(Page-level text extractions)
┄┄┄┄┄┄┄┄┄┄┄┄┄┄┄┄┄┄┄┄

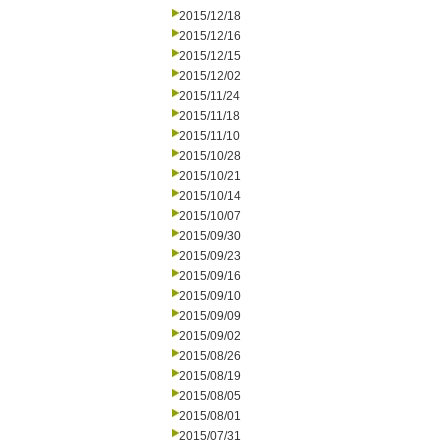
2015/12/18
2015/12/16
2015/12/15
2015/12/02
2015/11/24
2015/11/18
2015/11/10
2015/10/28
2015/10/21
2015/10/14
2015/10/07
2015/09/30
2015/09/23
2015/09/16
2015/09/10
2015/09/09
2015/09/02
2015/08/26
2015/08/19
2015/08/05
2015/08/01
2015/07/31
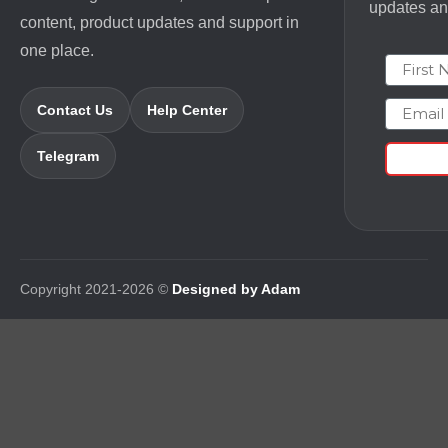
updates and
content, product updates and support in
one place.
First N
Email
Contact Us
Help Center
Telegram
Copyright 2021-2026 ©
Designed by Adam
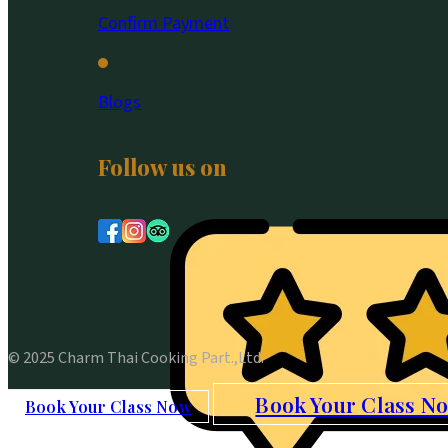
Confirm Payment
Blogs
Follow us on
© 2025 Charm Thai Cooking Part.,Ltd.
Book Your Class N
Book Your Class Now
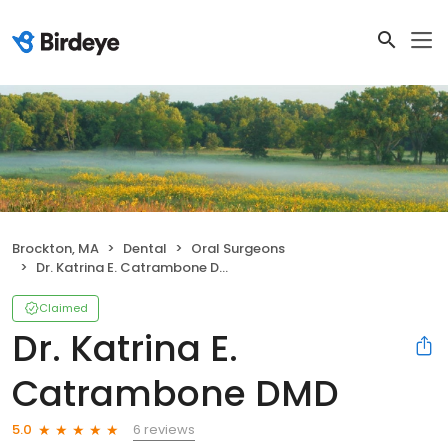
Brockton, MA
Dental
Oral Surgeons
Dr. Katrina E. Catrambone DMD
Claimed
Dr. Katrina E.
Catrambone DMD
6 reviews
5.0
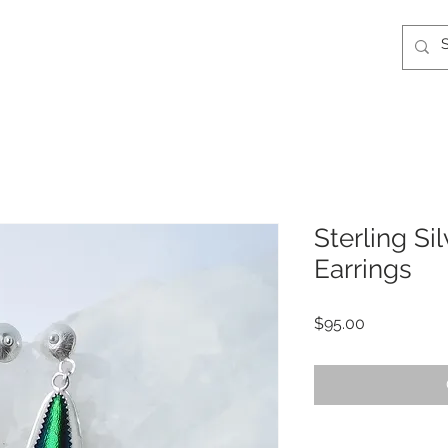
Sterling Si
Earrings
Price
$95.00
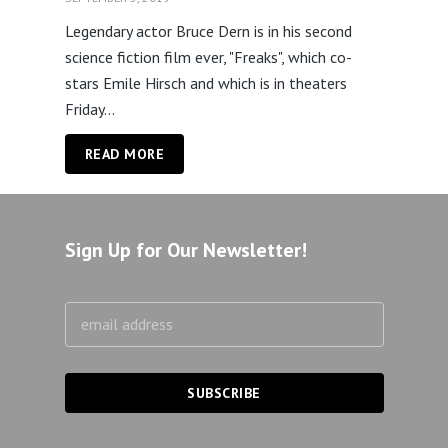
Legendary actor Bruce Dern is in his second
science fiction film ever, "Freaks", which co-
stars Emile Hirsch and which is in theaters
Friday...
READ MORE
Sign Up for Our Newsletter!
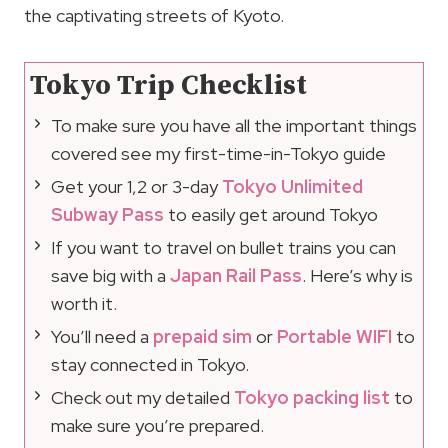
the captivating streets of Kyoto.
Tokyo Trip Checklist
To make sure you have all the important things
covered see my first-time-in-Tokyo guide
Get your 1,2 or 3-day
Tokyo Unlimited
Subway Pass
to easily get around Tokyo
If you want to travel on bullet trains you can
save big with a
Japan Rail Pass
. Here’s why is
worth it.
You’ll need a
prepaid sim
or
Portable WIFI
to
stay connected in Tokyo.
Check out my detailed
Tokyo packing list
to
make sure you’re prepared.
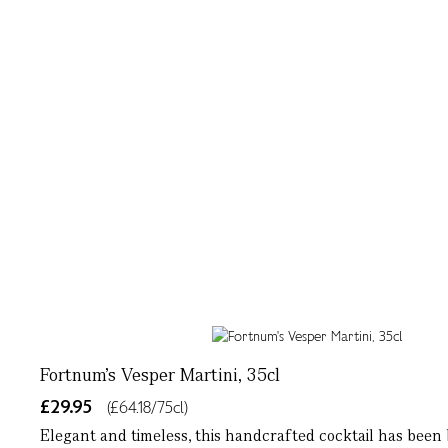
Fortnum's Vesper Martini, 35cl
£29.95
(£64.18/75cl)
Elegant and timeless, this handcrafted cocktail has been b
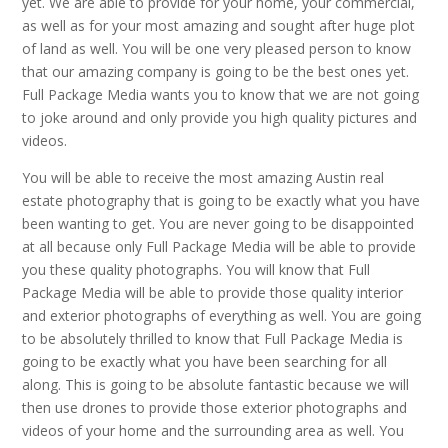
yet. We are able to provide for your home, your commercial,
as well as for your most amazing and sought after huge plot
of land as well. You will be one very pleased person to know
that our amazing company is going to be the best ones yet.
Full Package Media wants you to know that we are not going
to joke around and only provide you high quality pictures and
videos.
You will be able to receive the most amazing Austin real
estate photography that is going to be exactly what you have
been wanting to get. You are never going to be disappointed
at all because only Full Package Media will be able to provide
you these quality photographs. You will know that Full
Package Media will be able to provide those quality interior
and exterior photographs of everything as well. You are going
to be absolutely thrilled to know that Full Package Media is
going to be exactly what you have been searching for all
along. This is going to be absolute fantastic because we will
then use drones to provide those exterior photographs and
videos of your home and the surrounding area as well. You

┄┄┄┄┄┄┄┄┄┄┄┄┄┄┄┄┄┄┄┄

*Work instruction:* Each line that includes the string "Book" should be copied from the data.

*Exercise response:*
Book Your Class N
Book Your Class Now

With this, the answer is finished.